» Given entries:
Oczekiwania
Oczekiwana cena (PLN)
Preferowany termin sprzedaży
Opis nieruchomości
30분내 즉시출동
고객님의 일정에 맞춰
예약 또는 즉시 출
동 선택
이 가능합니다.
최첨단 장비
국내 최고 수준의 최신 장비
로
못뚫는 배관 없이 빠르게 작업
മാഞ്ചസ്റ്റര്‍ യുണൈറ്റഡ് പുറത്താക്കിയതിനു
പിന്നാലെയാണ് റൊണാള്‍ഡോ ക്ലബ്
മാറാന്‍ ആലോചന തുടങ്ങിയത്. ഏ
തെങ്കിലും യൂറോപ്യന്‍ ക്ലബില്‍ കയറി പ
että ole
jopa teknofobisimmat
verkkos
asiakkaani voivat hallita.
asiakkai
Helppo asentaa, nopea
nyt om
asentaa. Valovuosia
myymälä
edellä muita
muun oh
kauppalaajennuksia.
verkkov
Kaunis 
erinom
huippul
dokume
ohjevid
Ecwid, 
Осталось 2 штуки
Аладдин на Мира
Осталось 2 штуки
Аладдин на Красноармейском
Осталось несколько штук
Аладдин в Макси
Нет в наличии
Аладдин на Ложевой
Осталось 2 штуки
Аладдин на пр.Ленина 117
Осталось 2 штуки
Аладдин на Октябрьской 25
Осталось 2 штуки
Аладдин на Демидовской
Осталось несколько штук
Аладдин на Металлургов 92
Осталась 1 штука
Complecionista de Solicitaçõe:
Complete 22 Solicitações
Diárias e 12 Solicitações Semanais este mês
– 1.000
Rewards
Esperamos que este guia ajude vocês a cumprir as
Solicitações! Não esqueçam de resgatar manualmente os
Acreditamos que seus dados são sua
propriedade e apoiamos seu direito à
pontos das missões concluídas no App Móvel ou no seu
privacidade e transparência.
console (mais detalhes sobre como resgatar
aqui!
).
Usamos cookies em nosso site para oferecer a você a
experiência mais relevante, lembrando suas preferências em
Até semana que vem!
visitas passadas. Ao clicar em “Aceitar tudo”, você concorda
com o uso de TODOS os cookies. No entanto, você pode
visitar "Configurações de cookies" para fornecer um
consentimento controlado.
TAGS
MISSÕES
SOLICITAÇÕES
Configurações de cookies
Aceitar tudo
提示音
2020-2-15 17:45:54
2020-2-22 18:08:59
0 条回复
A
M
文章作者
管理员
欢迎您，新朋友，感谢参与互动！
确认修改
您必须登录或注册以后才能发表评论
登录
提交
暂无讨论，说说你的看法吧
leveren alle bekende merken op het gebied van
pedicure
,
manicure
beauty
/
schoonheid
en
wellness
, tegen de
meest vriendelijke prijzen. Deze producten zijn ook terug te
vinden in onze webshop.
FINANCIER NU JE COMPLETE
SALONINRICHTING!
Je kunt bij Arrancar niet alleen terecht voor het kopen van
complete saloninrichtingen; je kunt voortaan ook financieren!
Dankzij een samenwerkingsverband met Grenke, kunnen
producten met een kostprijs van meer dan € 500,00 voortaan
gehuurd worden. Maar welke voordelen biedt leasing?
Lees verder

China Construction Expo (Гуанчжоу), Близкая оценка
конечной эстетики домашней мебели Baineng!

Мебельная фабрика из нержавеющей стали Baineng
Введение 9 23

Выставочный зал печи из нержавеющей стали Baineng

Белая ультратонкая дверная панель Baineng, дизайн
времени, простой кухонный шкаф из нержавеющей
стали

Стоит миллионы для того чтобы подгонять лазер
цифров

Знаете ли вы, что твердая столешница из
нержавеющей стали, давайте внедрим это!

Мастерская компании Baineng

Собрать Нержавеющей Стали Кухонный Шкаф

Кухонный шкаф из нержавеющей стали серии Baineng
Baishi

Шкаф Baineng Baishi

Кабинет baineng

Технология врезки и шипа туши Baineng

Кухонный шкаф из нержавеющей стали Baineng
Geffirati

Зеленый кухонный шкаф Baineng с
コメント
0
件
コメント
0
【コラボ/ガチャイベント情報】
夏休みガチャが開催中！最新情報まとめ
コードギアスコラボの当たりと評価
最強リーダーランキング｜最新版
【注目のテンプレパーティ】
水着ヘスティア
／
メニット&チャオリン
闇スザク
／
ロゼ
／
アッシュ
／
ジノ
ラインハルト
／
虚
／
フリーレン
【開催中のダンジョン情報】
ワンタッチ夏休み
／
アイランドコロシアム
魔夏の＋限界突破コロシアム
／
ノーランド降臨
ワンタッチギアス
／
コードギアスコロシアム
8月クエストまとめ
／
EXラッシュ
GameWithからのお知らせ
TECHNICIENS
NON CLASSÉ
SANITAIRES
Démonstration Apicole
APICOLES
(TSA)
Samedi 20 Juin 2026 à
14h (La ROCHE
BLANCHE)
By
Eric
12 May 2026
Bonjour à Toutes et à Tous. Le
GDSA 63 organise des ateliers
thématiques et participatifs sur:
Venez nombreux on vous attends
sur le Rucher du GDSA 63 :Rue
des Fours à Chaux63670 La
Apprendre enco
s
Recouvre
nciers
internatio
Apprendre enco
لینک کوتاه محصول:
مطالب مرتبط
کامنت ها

» Work request: Both the first line of the records above and the line containing "Аладдин на Ложевой" are to be transcribed exactly, together with every line between them, and nothing else.

» Your solution:
Oczekiwania
Oczekiwana cena (PLN)
Preferowany termin sprzedaży
Opis nieruchomości
30분내 즉시출동
고객님의 일정에 맞춰
예약 또는 즉시 출
동 선택
이 가능합니다.
최첨단 장비
국내 최고 수준의 최신 장비
로
못뚫는 배관 없이 빠르게 작업
മാഞ്ചസ്റ്റര്‍ യുണൈറ്റഡ് പുറത്താക്കിയതിനു
പിന്നാലെയാണ് റൊണാള്‍ഡോ ക്ലബ്
മാറാന്‍ ആലോചന തുടങ്ങിയത്. ഏ
തെങ്കിലും യൂറോപ്യന്‍ ക്ലബില്‍ കയറി പ
että ole
jopa teknofobisimmat
verkkos
asiakkaani voivat hallita.
asiakkai
Helppo asentaa, nopea
nyt om
asentaa. Valovuosia
myymälä
edellä muita
muun oh
kauppalaajennuksia.
verkkov
Kaunis 
erinom
huippul
dokume
ohjevid
Ecwid, 
Осталось 2 штуки
Аладдин на Мира
Осталось 2 штуки
Аладдин на Красноармейском
Осталось несколько штук
Аладдин в Макси
Нет в наличии
Аладдин на Ложевой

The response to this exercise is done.